I modified your code slightly to remove the system instructions which only returned the tool_call response.

prompt = ChatPromptTemplate.from_messages([("placeholder", "{messages}")])

Output

[{'type': 'tool_use',
  'name': 'math_tool',
  'input': {'op': 'mul', 'x': 3, 'y': 3},
  'id': 'tooluse_QYT9YJl1TO6ewv09Xzh_ZA'}]
thiagotps commented 4 months ago

@3coins In your example, the tool_call response is still being passed in the content field.

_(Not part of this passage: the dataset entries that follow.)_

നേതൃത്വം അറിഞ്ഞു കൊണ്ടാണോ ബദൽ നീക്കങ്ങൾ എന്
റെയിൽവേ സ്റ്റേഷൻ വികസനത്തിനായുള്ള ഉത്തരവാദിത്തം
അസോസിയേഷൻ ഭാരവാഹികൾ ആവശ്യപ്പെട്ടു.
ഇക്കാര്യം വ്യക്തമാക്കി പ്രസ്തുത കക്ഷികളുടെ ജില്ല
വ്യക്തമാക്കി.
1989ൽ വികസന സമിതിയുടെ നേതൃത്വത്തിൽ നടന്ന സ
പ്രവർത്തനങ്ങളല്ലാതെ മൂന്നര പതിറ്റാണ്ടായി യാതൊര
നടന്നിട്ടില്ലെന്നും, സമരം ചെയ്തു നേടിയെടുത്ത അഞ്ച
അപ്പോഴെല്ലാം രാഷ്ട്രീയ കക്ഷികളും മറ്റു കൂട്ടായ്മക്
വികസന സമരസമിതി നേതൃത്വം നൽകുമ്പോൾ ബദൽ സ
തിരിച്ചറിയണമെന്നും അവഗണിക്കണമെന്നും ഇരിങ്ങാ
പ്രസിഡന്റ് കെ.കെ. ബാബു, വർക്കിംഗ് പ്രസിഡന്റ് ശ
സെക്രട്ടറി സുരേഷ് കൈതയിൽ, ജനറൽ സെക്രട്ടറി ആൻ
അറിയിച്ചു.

What I imagine would be the correct behavior in this situation, is the content to be a empty string, since the model didn't return any text.

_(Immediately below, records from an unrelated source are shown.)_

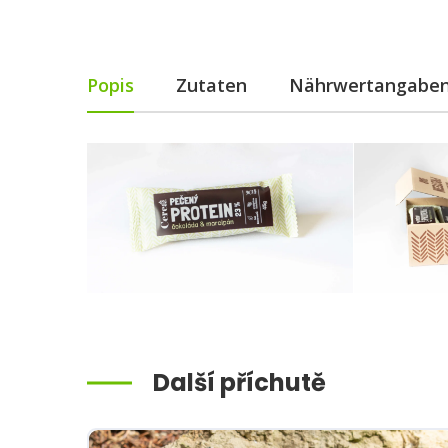
Popis
Zutaten
Nährwertangabe
Další příchutě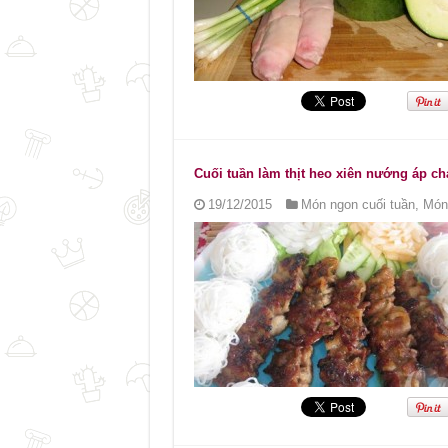
Cuối tuần làm thịt heo xiên nướng áp ch
19/12/2015
Món ngon cuối tuần
,
Món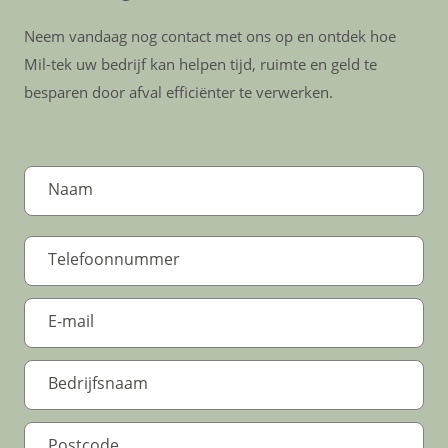
Neem vandaag nog contact met ons op en ontdek hoe
Mil-tek uw bedrijf kan helpen tijd, ruimte en geld te
besparen door afval efficiënter te verwerken.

As an example, using the ChatBedrock class:

from langchain_core.prompts import ChatPromptTemplate
from langchain_aws import  ChatBedrock
from langchain_core.runnables import RunnableAssign,RunnablePassthrough
from langchain_core.messages import HumanMessage, AIMessage
from langchain_core.output_parsers import StrOutputParser
import uuid
from langchain_core.tools import tool
from typing import Annotated, Literal

@tool
def math_tool(op: Annotated[Literal["sum" , "sub" , "mul" , "div"], "The math operation to be perfomerd"], x: float, y: float) -> float:
    """Perform mathematical operations."""
    match op:
        case "sum":
            return x + y
        case "sub":
            return x - y
        case "mul":
            return x * y
        case "div":
            return x/y
        case _:
            raise ToolException(f"Operation {op} not recognized.")

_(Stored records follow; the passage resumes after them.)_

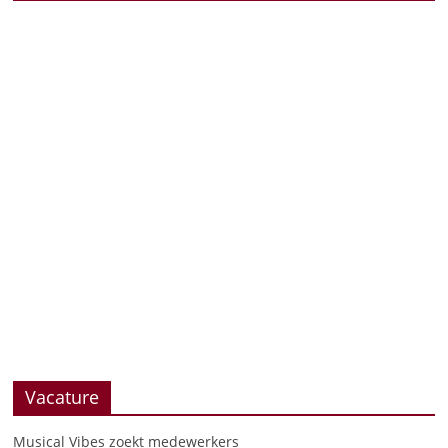
Vacature
Musical Vibes zoekt medewerkers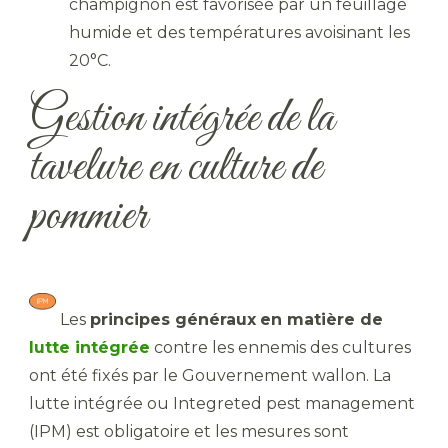
champignon est favorisée par un feuillage
humide et des températures avoisinant les
20°C.
Gestion intégrée de la
tavelure en culture de
pommier
​ Les
principes généraux
en matière de
lutte intégrée
contre les ennemis des cultures
ont été fixés par le Gouvernement wallon. La
lutte intégrée ou Integreted pest management
(IPM) est obligatoire et les mesures sont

model = ChatBedrock(model_id="anthropic.claude-3-haiku-20240307-v1:0", client=client)

prompt = ChatPromptTemplate.from_messages([("placeholder", "{messages}")])

chain = {"messages": RunnablePassthrough()} | prompt | model.bind_tools([math_tool])
msg = chain.invoke([HumanMessage(content="How much is 3*3 ?")])
msg

The output is:

AIMessage(content='', additional_kwargs={'usage': {'prompt_tokens': 373, 'completion_tokens': 106, 'total_tokens': 479}, 'stop_reason': 'tool_use', 'model_id': 'anthropic.claude-3-haiku-20240307-v1:0'}, response_metadata={'usage': {'prompt_tokens': 373, 'completion_tokens': 106, 'total_tokens': 479}, 'stop_reason': 'tool_use', 'model_id': 'anthropic.claude-3-haiku-20240307-v1:0'}, id='run-6563b53d-519f-4473-9e66-5f8099114ef8-0', tool_calls=[{'name': 'math_tool', 'args': {'op': 'mul', 'x': 3, 'y': 3}, 'id': 'toolu_bdrk_01RX1M7qCoRzQ4J7ZS2YBEYE'}], usage_metadata={'input_tokens': 373, 'output_tokens': 106, 'total_tokens': 479})

The too_call information is only passed in the tool_calls list of the AIMessage, its content variable is only a empty string.

thiagotps commented 4 months ago

@3coins I think the issue is in line 571 of bedrock_converse.py.

def _parse_response(response: Dict[str, Any]) -> AIMessage:
    anthropic_content = _bedrock_to_anthropic(
        response.pop("output")["message"]["content"]
    )
    tool_calls = _extract_tool_calls(anthropic_content)
    usage = UsageMetadata(_camel_to_snake_keys(response.pop("usage")))  # type: ignore[misc]
    return AIMessage(
        content=_str_if_single_text_block(anthropic_content),  # type: ignore[arg-type]
        usage_metadata=usage,
        response_metadata=response,
        tool_calls=tool_calls,
    )

All of anthropic_content is being passed to the content of AIMessage, despite the tool_calls being extracted above and being passed separately in the tool_calls field of AIMessage.

thiagotps commented 4 months ago

I created a pull request #100 for this.

3coins commented 4 months ago

@thiagotps Looking at the Anthropic documentation, it seems like content block along with the tool_use info is normal in case a user want to look at the chain of thought reasoning that the model used to decide which tool to use. https://docs.anthropic.com/en/docs/build-with-claude/tool-use#chain-of-thought

I also looked at the ChatAnthropic and it seems to also add the content as-is. https://github.com/langchain-ai/langchain/blob/master/libs/partners/anthropic/langchain_anthropic/chat_models.py#L716-L741

Let me know if I am missing anything.